Think about it. Is there a “Mac” anymore? No, just the iMac, Mac mini and Mac Pro. How about an iPod? No, just the iPod Nano, iPod Suffle, iPod Touch and iPod Classic.
So it makes sense that there may only be a MacBook Pro and a MacBook Air in the future. Perhaps the white MacBook will be renamed the MacBook Classic — that’s what happened to the iPod and also the original Mac design, remember that?
But Apple gets a thumbs up for the re-commitment to Firewire. Firewire is now on all Macs, except the port-minimized MacBook Air. All have Firewire 800, except for the white MacBook still with Firewire 400.
Also the addition of SD card slots to the 13 and 15-inch MacBook Pros is a good step. SD had certainly won the camera format wars, and this pretty much declares it over. It is weird that he 17-inch MacBook Pro doesn’t have a SD card slot, but you can always add one using the ExpressCard slot.
The release date for Snow Leopard wasn’t a surprise to anyone. Some thought earlier, some later. But September makes a lot of sense according to the rumors and bits of information we’ve had about its progress.
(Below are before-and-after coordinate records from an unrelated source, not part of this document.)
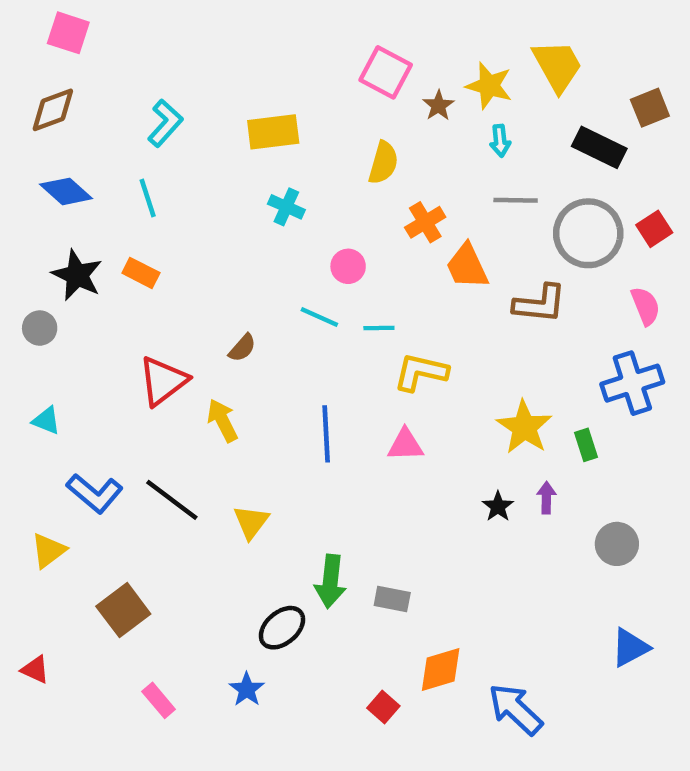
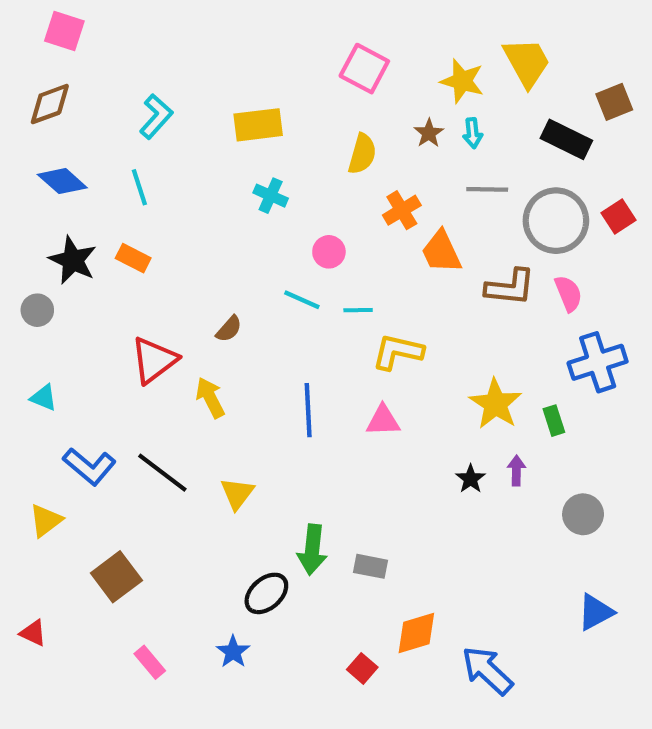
brown star: (438, 105) -> (429, 133), moved
pink semicircle: (646, 306) -> (568, 293), moved

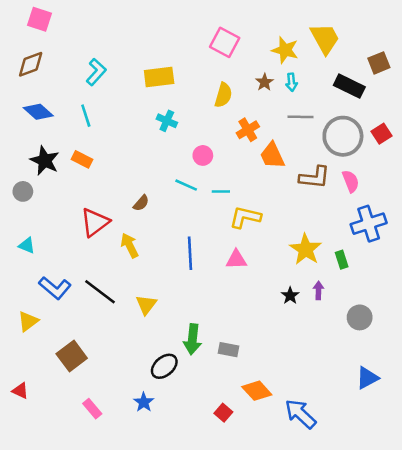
orange diamond: (416, 633) -> (257, 391), turned 64

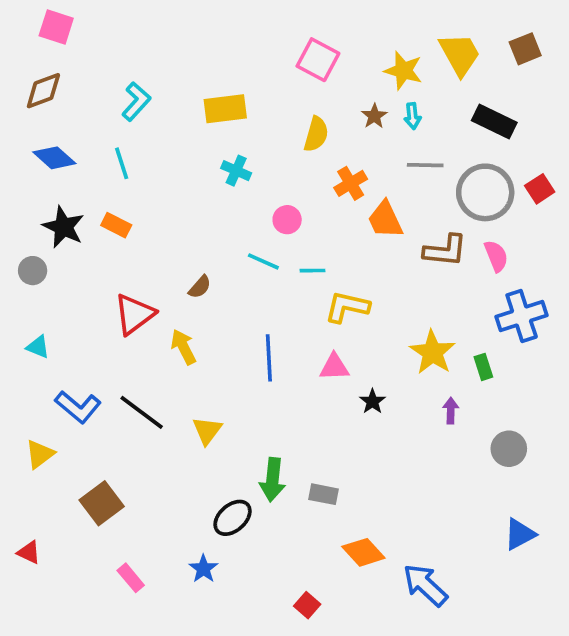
brown square: (379, 63) -> (525, 49), moved
black star: (290, 296) -> (372, 401), moved
red square: (223, 413) -> (307, 605), moved

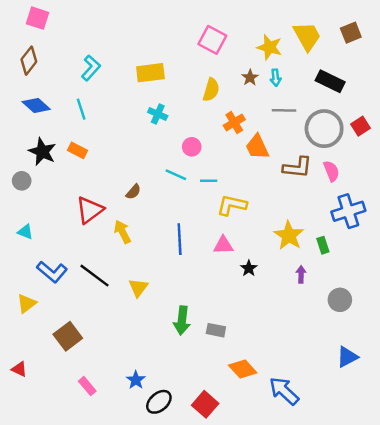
brown diamond: (43, 91) -> (29, 61), turned -32
black ellipse: (233, 518) -> (159, 402), moved
red square: (307, 605) -> (205, 404), size x1.5

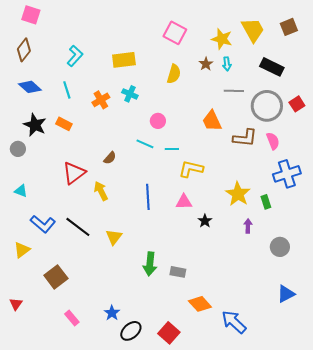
orange cross: (234, 123) -> (101, 100), moved
red triangle: (19, 369) -> (16, 304), turned 40

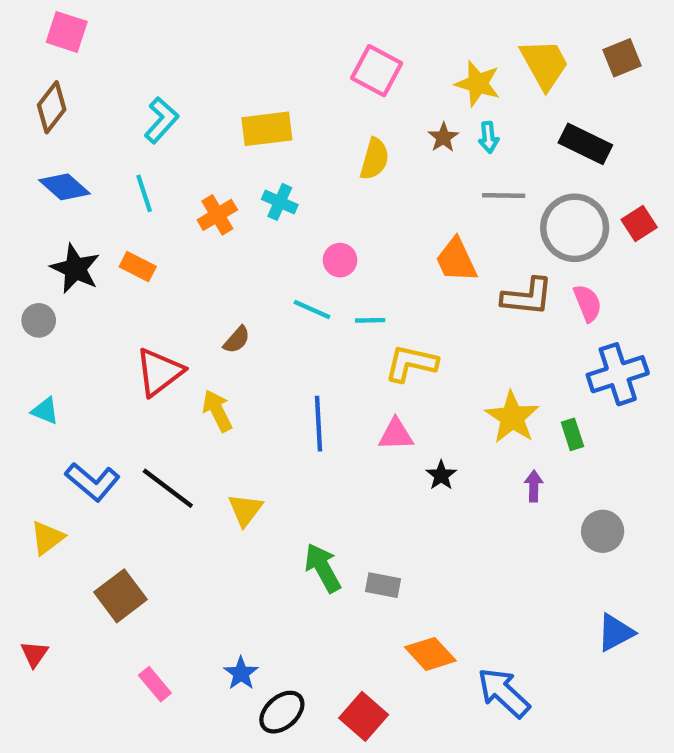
green arrow: (150, 264) -> (323, 568), turned 145

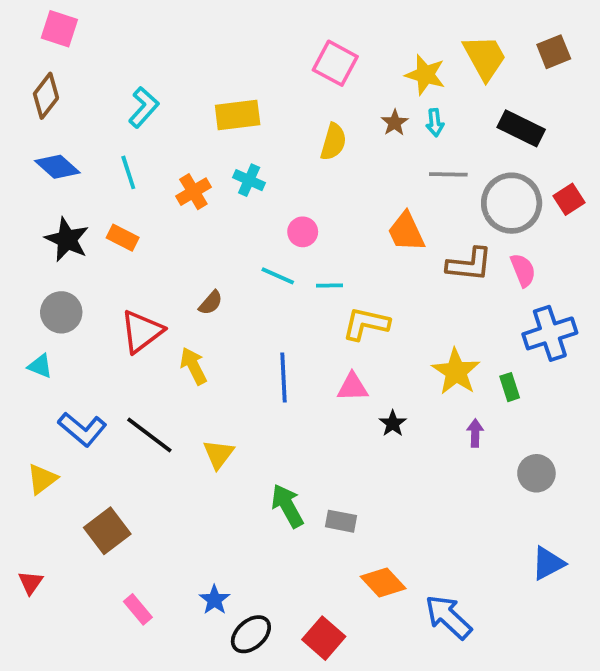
gray circle: (39, 320) -> (61, 312), moved, size x1.4

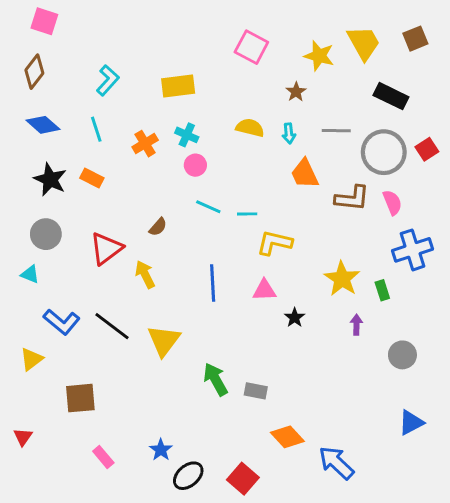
cyan arrow: (435, 123) -> (289, 133), moved
yellow semicircle: (333, 142) -> (250, 128), moved, turned -92
pink circle: (303, 232) -> (195, 165), moved
yellow triangle: (218, 454) -> (164, 341), size x1.4
brown square: (107, 531) -> (80, 398), turned 32

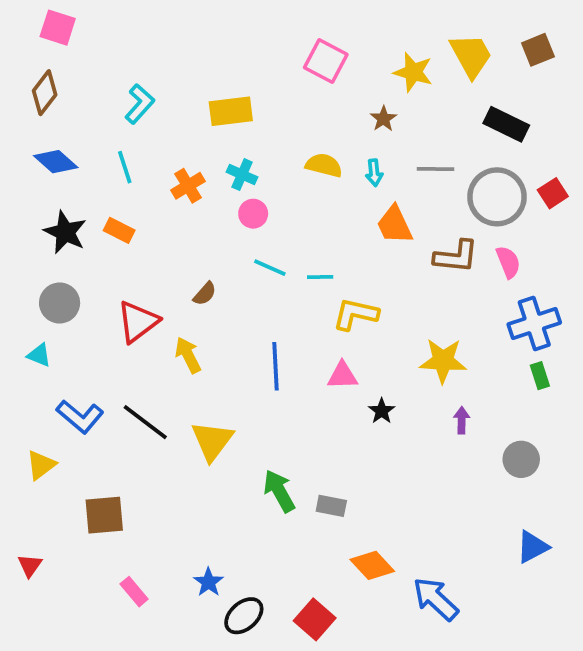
yellow star: (342, 279) -> (443, 361), turned -30
green rectangle: (382, 290) -> (540, 376), moved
The fact that it will be a $29 upgrade to Leopard is a bit of a shocker. So maybe there were two surprises yesterday. What remains to be seen is how Apple prevents the $29 upgrade from working with Macs that are running Tiger. After all, the Snow Leopard DVD should allow a clean install on a Mac, so how can it tell what was there before? Perhaps the restriction will be in license only. I hope so, as any software-based restrictions would be bound to have unforeseen issues.
On the iPhone side, we’ll be getting the new OS and a new model the same week. That’s how it happened this time last year too. There’s not much to talk about concerning to OS — it has all been revealed before.
However, the new iPhone 3GS is something to discuss. There were lots of crazy rumors about this, and most of them were wrong. Only the reasonable ones were right.
The most exciting aspect has to be the camera. With a 3-mega-pixel camera and the video capability, this does start to replace some other devices. That’s a good enough resolution for high quality standard prints. And the video function will replace the small Flip cams for gadget geeks.
And speaking of replacing gadgets, the new turn-by-turn TomTom app and its likely competitors will replace the dedicated GPS devices.
It is strange at this point to start to compare an iPhone to a computer. A computer is so much more powerful and can do a lot that a phone can’t do. But now the iPhone can do a heck of a lot that a computer can’t as well.
Did Steve Jobs and Apple see the end of the PC era and find a way for Apple to jump to the next big thing? Whether they did or not, that’s how it looks now.